Organ donation: Ours to giveby The Listener
Politicians still seem a way from trusting citizens and the medical profession with the issue of voluntary euthanasia, but they are, finally, reviewing our shameful inertia on organ donation.
It is well known and widely resented that this and any other formal expression of donor willingness can be summarily overridden by one’s family. This is patently wrong and at odds with the legal status accorded to “do not resuscitate” orders.
The Government at last agrees. Health Minister Jonathan Coleman says it will reform the law and consent procedures to facilitate organ donation after it has reviewed the results of a consultation process announced this month.
At a minimum, the new law must revoke family veto rights.

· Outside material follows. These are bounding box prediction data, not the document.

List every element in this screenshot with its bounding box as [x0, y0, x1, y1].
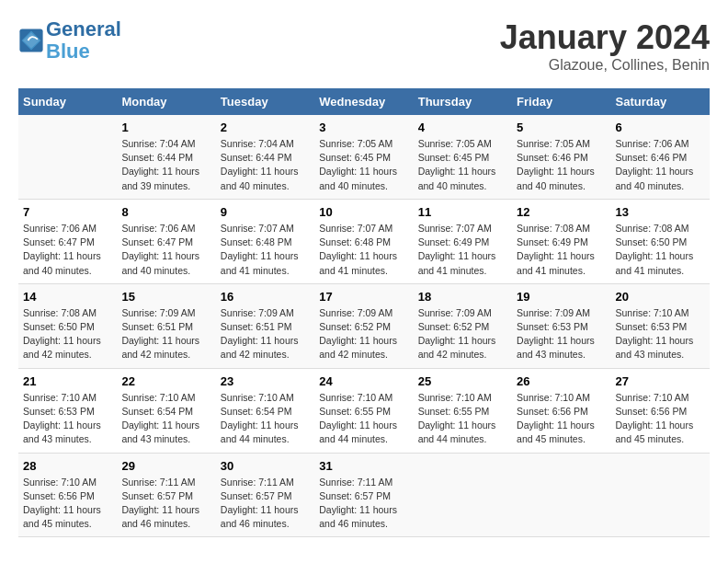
calendar-cell — [512, 453, 610, 537]
calendar-cell — [611, 453, 710, 537]
day-number: 8 — [121, 205, 210, 219]
day-number: 21 — [23, 374, 112, 388]
calendar-cell: 25Sunrise: 7:10 AM Sunset: 6:55 PM Dayli… — [414, 368, 512, 453]
day-detail: Sunrise: 7:06 AM Sunset: 6:47 PM Dayligh… — [121, 222, 210, 278]
day-number: 23 — [221, 374, 310, 388]
page-header: GeneralBlue January 2024 Glazoue, Collin… — [18, 18, 710, 74]
calendar-cell: 1Sunrise: 7:04 AM Sunset: 6:44 PM Daylig… — [117, 115, 215, 199]
day-detail: Sunrise: 7:11 AM Sunset: 6:57 PM Dayligh… — [319, 476, 408, 532]
day-detail: Sunrise: 7:10 AM Sunset: 6:53 PM Dayligh… — [23, 391, 112, 447]
calendar-cell: 24Sunrise: 7:10 AM Sunset: 6:55 PM Dayli… — [314, 368, 413, 453]
day-detail: Sunrise: 7:05 AM Sunset: 6:46 PM Dayligh… — [517, 137, 606, 193]
calendar-cell: 13Sunrise: 7:08 AM Sunset: 6:50 PM Dayli… — [611, 199, 710, 283]
day-detail: Sunrise: 7:07 AM Sunset: 6:48 PM Dayligh… — [221, 222, 310, 278]
day-detail: Sunrise: 7:10 AM Sunset: 6:55 PM Dayligh… — [418, 391, 507, 447]
day-number: 22 — [121, 374, 210, 388]
day-detail: Sunrise: 7:05 AM Sunset: 6:45 PM Dayligh… — [319, 137, 408, 193]
day-detail: Sunrise: 7:11 AM Sunset: 6:57 PM Dayligh… — [221, 476, 310, 532]
day-detail: Sunrise: 7:10 AM Sunset: 6:53 PM Dayligh… — [616, 306, 705, 362]
column-header-sunday: Sunday — [18, 88, 117, 115]
day-detail: Sunrise: 7:07 AM Sunset: 6:48 PM Dayligh… — [319, 222, 408, 278]
day-detail: Sunrise: 7:09 AM Sunset: 6:51 PM Dayligh… — [121, 306, 210, 362]
calendar-cell — [414, 453, 512, 537]
week-row-3: 14Sunrise: 7:08 AM Sunset: 6:50 PM Dayli… — [18, 283, 710, 368]
day-number: 9 — [221, 205, 310, 219]
column-headers: SundayMondayTuesdayWednesdayThursdayFrid… — [18, 88, 710, 115]
day-number: 24 — [319, 374, 408, 388]
day-number: 15 — [121, 290, 210, 304]
calendar-cell: 16Sunrise: 7:09 AM Sunset: 6:51 PM Dayli… — [216, 283, 314, 368]
day-detail: Sunrise: 7:06 AM Sunset: 6:47 PM Dayligh… — [23, 222, 112, 278]
calendar-cell: 11Sunrise: 7:07 AM Sunset: 6:49 PM Dayli… — [414, 199, 512, 283]
calendar-cell: 29Sunrise: 7:11 AM Sunset: 6:57 PM Dayli… — [117, 453, 215, 537]
day-number: 30 — [221, 459, 310, 473]
logo: GeneralBlue — [18, 18, 121, 63]
day-detail: Sunrise: 7:10 AM Sunset: 6:54 PM Dayligh… — [121, 391, 210, 447]
calendar-cell: 19Sunrise: 7:09 AM Sunset: 6:53 PM Dayli… — [512, 283, 610, 368]
day-number: 18 — [418, 290, 507, 304]
calendar-cell: 20Sunrise: 7:10 AM Sunset: 6:53 PM Dayli… — [611, 283, 710, 368]
day-detail: Sunrise: 7:04 AM Sunset: 6:44 PM Dayligh… — [221, 137, 310, 193]
calendar-cell: 18Sunrise: 7:09 AM Sunset: 6:52 PM Dayli… — [414, 283, 512, 368]
calendar-cell: 15Sunrise: 7:09 AM Sunset: 6:51 PM Dayli… — [117, 283, 215, 368]
calendar-cell: 7Sunrise: 7:06 AM Sunset: 6:47 PM Daylig… — [18, 199, 117, 283]
calendar-cell: 23Sunrise: 7:10 AM Sunset: 6:54 PM Dayli… — [216, 368, 314, 453]
day-detail: Sunrise: 7:09 AM Sunset: 6:53 PM Dayligh… — [517, 306, 606, 362]
day-number: 25 — [418, 374, 507, 388]
day-detail: Sunrise: 7:08 AM Sunset: 6:49 PM Dayligh… — [517, 222, 606, 278]
day-number: 5 — [517, 121, 606, 134]
week-row-1: 1Sunrise: 7:04 AM Sunset: 6:44 PM Daylig… — [18, 115, 710, 199]
day-number: 19 — [517, 290, 606, 304]
day-number: 13 — [616, 205, 705, 219]
column-header-tuesday: Tuesday — [216, 88, 314, 115]
day-detail: Sunrise: 7:07 AM Sunset: 6:49 PM Dayligh… — [418, 222, 507, 278]
day-number: 31 — [319, 459, 408, 473]
calendar-table: SundayMondayTuesdayWednesdayThursdayFrid… — [18, 88, 710, 537]
calendar-cell: 27Sunrise: 7:10 AM Sunset: 6:56 PM Dayli… — [611, 368, 710, 453]
day-number: 17 — [319, 290, 408, 304]
day-detail: Sunrise: 7:10 AM Sunset: 6:54 PM Dayligh… — [221, 391, 310, 447]
calendar-cell: 26Sunrise: 7:10 AM Sunset: 6:56 PM Dayli… — [512, 368, 610, 453]
title-block: January 2024 Glazoue, Collines, Benin — [500, 18, 710, 74]
day-detail: Sunrise: 7:05 AM Sunset: 6:45 PM Dayligh… — [418, 137, 507, 193]
day-number: 16 — [221, 290, 310, 304]
calendar-cell — [18, 115, 117, 199]
day-number: 6 — [616, 121, 705, 134]
calendar-cell: 30Sunrise: 7:11 AM Sunset: 6:57 PM Dayli… — [216, 453, 314, 537]
day-number: 3 — [319, 121, 408, 134]
week-row-5: 28Sunrise: 7:10 AM Sunset: 6:56 PM Dayli… — [18, 453, 710, 537]
calendar-cell: 5Sunrise: 7:05 AM Sunset: 6:46 PM Daylig… — [512, 115, 610, 199]
day-number: 12 — [517, 205, 606, 219]
column-header-friday: Friday — [512, 88, 610, 115]
calendar-cell: 9Sunrise: 7:07 AM Sunset: 6:48 PM Daylig… — [216, 199, 314, 283]
logo-icon — [18, 28, 44, 53]
day-detail: Sunrise: 7:11 AM Sunset: 6:57 PM Dayligh… — [121, 476, 210, 532]
day-detail: Sunrise: 7:09 AM Sunset: 6:51 PM Dayligh… — [221, 306, 310, 362]
column-header-saturday: Saturday — [611, 88, 710, 115]
column-header-wednesday: Wednesday — [314, 88, 413, 115]
calendar-cell: 10Sunrise: 7:07 AM Sunset: 6:48 PM Dayli… — [314, 199, 413, 283]
calendar-cell: 4Sunrise: 7:05 AM Sunset: 6:45 PM Daylig… — [414, 115, 512, 199]
day-number: 10 — [319, 205, 408, 219]
calendar-cell: 14Sunrise: 7:08 AM Sunset: 6:50 PM Dayli… — [18, 283, 117, 368]
calendar-cell: 12Sunrise: 7:08 AM Sunset: 6:49 PM Dayli… — [512, 199, 610, 283]
day-detail: Sunrise: 7:10 AM Sunset: 6:56 PM Dayligh… — [616, 391, 705, 447]
day-number: 11 — [418, 205, 507, 219]
calendar-cell: 6Sunrise: 7:06 AM Sunset: 6:46 PM Daylig… — [611, 115, 710, 199]
day-detail: Sunrise: 7:08 AM Sunset: 6:50 PM Dayligh… — [616, 222, 705, 278]
day-detail: Sunrise: 7:09 AM Sunset: 6:52 PM Dayligh… — [418, 306, 507, 362]
calendar-cell: 8Sunrise: 7:06 AM Sunset: 6:47 PM Daylig… — [117, 199, 215, 283]
day-detail: Sunrise: 7:06 AM Sunset: 6:46 PM Dayligh… — [616, 137, 705, 193]
day-number: 7 — [23, 205, 112, 219]
calendar-subtitle: Glazoue, Collines, Benin — [500, 57, 710, 74]
day-detail: Sunrise: 7:10 AM Sunset: 6:56 PM Dayligh… — [517, 391, 606, 447]
calendar-cell: 22Sunrise: 7:10 AM Sunset: 6:54 PM Dayli… — [117, 368, 215, 453]
day-detail: Sunrise: 7:10 AM Sunset: 6:55 PM Dayligh… — [319, 391, 408, 447]
day-detail: Sunrise: 7:08 AM Sunset: 6:50 PM Dayligh… — [23, 306, 112, 362]
day-number: 4 — [418, 121, 507, 134]
logo-text: GeneralBlue — [46, 18, 121, 63]
calendar-cell: 2Sunrise: 7:04 AM Sunset: 6:44 PM Daylig… — [216, 115, 314, 199]
calendar-cell: 3Sunrise: 7:05 AM Sunset: 6:45 PM Daylig… — [314, 115, 413, 199]
day-number: 1 — [121, 121, 210, 134]
column-header-thursday: Thursday — [414, 88, 512, 115]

But further, given the continual demand for organ transplants, we must at least consider the world-leading practice of presumed consent. The countries with the best organ donation and transplant rates deem all people’s bodies available for organ harvest, unless they have opted out in life. Our organ donation rate is around 10 per million of population, lower than Australia’s 16 and dwarfed by Spain’s 36. Last year only 46 organ harvests were carried out here
Seven hundred people are on the waiting list for new kidneys. Many will die while waiting, although a kidney match could probably be found for them if we operated a functional donation system. This is deeply regrettable, particularly considering the clear willingness of New Zealanders to donate organs after death.
The driver licensing system is not even a de facto register of organ donors, but 53% of licence-holders have indicated their willingness to donate. That’s 1.7 million people.
Clearly posthumous organ donation is not a decision to be made casually, and we have erred badly in relegating it to the New Zealand Transport Agency via an arbitrary and unrelated licensing system. The review will consider better options, including the establishment of a formal register of donors.
As it must, the review will also explore religious and cultural objections to organ donation. No one would seek to deny the rights of those who believe body parts are sacred and there is no question anyone will become a donor against their will. But the emphasis needs to be on personal choice.
An unhelpful contribution to this debate came from a biomedical ethics expert, University of Otago’s Professor Grant Gillett, who blamed the Government and ministry’s “neo-liberal individualism” for encouraging people to disregard their duties to others. The driver-licensing statistics suggest otherwise. As the present law and practice stands, the collective will of a would-be donor’s family is being allowed to prevail over the will of the individual.
We have, furthermore, put a terrible burden on families to make this decision at a loved one’s death bed. It’s tough on doctors to be expected to press the issue then and it is small wonder that they generally do not.
And yet donation can give great consolation to the bereaved, as the family of Michael Boyes attested after the 25-year-old’s sudden death in February from a brain aneurysm: they had heard him talk about wanting to be a donor, agreed to it and were comforted to learn no fewer than seven patients had benefited from his bequest.
Presumed consent is not the only factor for the far superior organ transplant rates in Spain, Croatia and the other world leaders in this field, but logic suggests it is the critical one. The policy must be backed by sufficient public information and engagement, and by adequate funding of hospitals to support the additional costs of more harvest and transplant procedures. A related proposal with Government support is Wellington MP Chris Bishop’s private members’ bill to provide greater financial support for those courageous and generous people who make live organ donations.
Any organ donation is a precious gift. It is clearly a decision best made by each of us for ourselves, outside the fraught atmosphere of illness, accident and death. It should be viewed in the light of the life it can bring to others – the warm glow of hope.